Молодая, но не очень. Лет тридцати трех — тридцати четырех. Высокая, даже вытянутая, худая как стрелка. Ага, стрела времени. Значит,
все-таки математик. Носик. Слегка вздернут. Глазки раскосые. Рот.
Ну да, рот был. Немного припухлый. В общем, ничего особенного.
Но производила впечатление. Трогала.
Муж — всем бы такого. Двое детей. Да, муж. То ли дипломат, то ли
в министерстве. Много ездил: Европа, Америка, Азия. Привозил ей
всего. И еще небольшой бизнес. Не знаю, чем он там занимался. То
есть не он, конечно, но под его именем. То есть денег — сам понимаешь. Одевал он ее как куколку. Вероятно, любил. Ну, бывает так.
Вроде ничего особенного, а ее почему-то любят. Говорю ж — трогательная. Не изменял ей никогда. Ну, или мы не знали.
Дети — два ангела, дочь и сын. Один в школу только тогда пошел,
дочь в классе седьмом, кажется; да, в седьмом. Или в восьмом. Задумался, отпивая. Меня завораживал его голос. И дремота. — Когда
первая часть истории закончилась, они подросли, конечно, — доносилось будто издалека. — Мне всегда хотелось узнать, что они ей тогда сказали или как она вообще с ними тогда объяснялась. Но когда
мы стали вместе жить, я их не видел почти. Да у бабушки, посмотрел
на меня, будто я спрашивал. А я не спрашивал ни о чем.

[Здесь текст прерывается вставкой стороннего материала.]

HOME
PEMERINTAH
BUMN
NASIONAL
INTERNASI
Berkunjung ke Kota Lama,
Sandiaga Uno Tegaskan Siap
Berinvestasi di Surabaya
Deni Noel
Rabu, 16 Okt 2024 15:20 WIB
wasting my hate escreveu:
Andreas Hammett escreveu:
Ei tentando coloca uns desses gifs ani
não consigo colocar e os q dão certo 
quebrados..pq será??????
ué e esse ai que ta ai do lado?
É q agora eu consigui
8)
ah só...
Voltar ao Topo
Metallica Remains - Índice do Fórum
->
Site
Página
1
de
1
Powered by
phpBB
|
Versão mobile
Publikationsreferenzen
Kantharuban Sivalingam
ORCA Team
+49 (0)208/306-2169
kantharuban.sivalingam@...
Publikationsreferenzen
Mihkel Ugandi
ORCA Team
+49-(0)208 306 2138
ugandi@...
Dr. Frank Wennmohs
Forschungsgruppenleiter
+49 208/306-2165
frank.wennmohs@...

Ну вот. В общем, всё у нее хорошо. И он — подросток пятнадцати
лет. Из ее класса. Хмурый, носатый, чуб на лоб, зубы желтые. Вру,
конечно. Со зла. Не знаю почему. Не видел его никогда. Но так представляю — что желтые. А может, нет. Я потом стал собирать материал,
расспрашивал, сослуживцев там, подруг, всех, кого мог. Потому что
интересно же. И вот он в нее влюбляется. Подходит после уроков,
подолгу разговаривали. Не знаю уж, что он ей мог там говорить.

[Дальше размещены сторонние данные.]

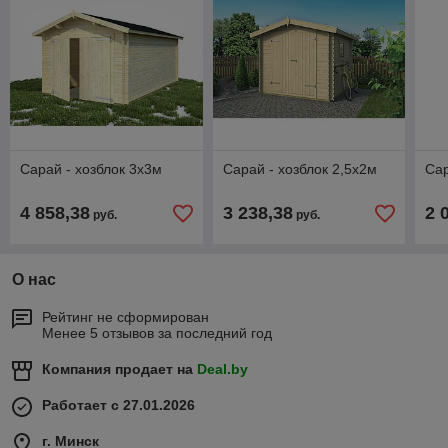
Сарай - хозблок 3х3м
Сарай - хозблок 2,5х2м
Сар
4 858,38
3 238,38
2 
руб.
руб.
О нас
Рейтинг не сформирован
Менее 5 отзывов за последний год
Компания продает на
Deal.by
Работает с 27.01.2026
г. Минск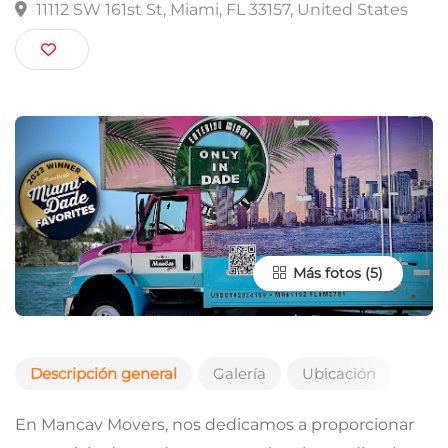
Mancav Movers
11112 SW 161st St, Miami, FL 33157, United States
Más fotos
Descripción general
Galería
Ubicación
En Mancav Movers, nos dedicamos a proporcionar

До дому, паразит, провожал. А она только смеялась. И мужу рассказывала. Муж ее предупреждал. Потом стала задумываться. Она когда
задумывалась — у нее в глазах такая пелена образовывалась, очень
смущающая. Год проходит, второй.
Малый уже взрослый, усы бреет. Тогда она стала от него бегать. А он
ее у подъезда подстерегал. Муж, когда мог, встречал. Работает же. Тогда мальчишка в отдалении держался, смотрел, как входят. Она подходит к окну, там на другой стороне сквер. И мальчишка стоит, курит,
вверх смотрит. Она задергивает занавеску быстро. Он уже и школу закончил, ей — тридцать семь, он устроился водопроводчиком какимто. Представляешь, да? Тут муж — дипломат. Дети растут, притихшие.

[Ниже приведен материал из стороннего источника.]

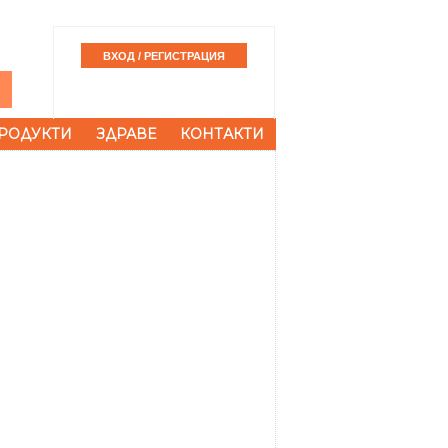
РОДУКТИ
ЗДРАВЕ
КОНТАКТИ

И все продолжается. Они опять стали встречаться. Через три года —
развод и новый брак. Сослуживцев собрала. А они пришли. Потому
что интересно же. Мне одна тетка из ихних рассказывала. Расселись
за столом, а у малого, Андрей его, что ли, как он руку на стол положил, вокруг ногтей — траурная кайма. Меня чуть не вырвало, — это
тетка. А она счастливая совершенно, бегает, хохочет, задыхается, распаренная. Рассказывала.
Ей — сорок, ему — двадцать два. Так? И задумался, считая. — Да.
(Кивнул.) Три года прожили никто не знает как, и он стал ей изменять. То есть это она так думала. Приходил поздно, замолкал: ну, всё
как обычно. Но я думаю, что так и было. А что бы она хотела? Через
год ушла. То есть наоборот: выставила вон. Муж ей квартиру оставил.
Он собрался. Да и не было у него много. Ей — сорок четыре, мне чуть
меньше. Я с ней как раз тогда у общих друзей познакомился. А до
этого только слышал. На ней лица не было. Проводил до дому, и все
закрутилось. К ней будто все опять вернулось. Летала как девочка,
раскрасневшаяся опять, балда. И я ее к себе взял.
Ну, это я так говорю, что женитьба. На самом деле просто так жили,
со дня на день откладывая. Она хотела, а я сначала и правда думал:
почему нет? Выглядеть стала лет на тридцать шесть, так влюбилась.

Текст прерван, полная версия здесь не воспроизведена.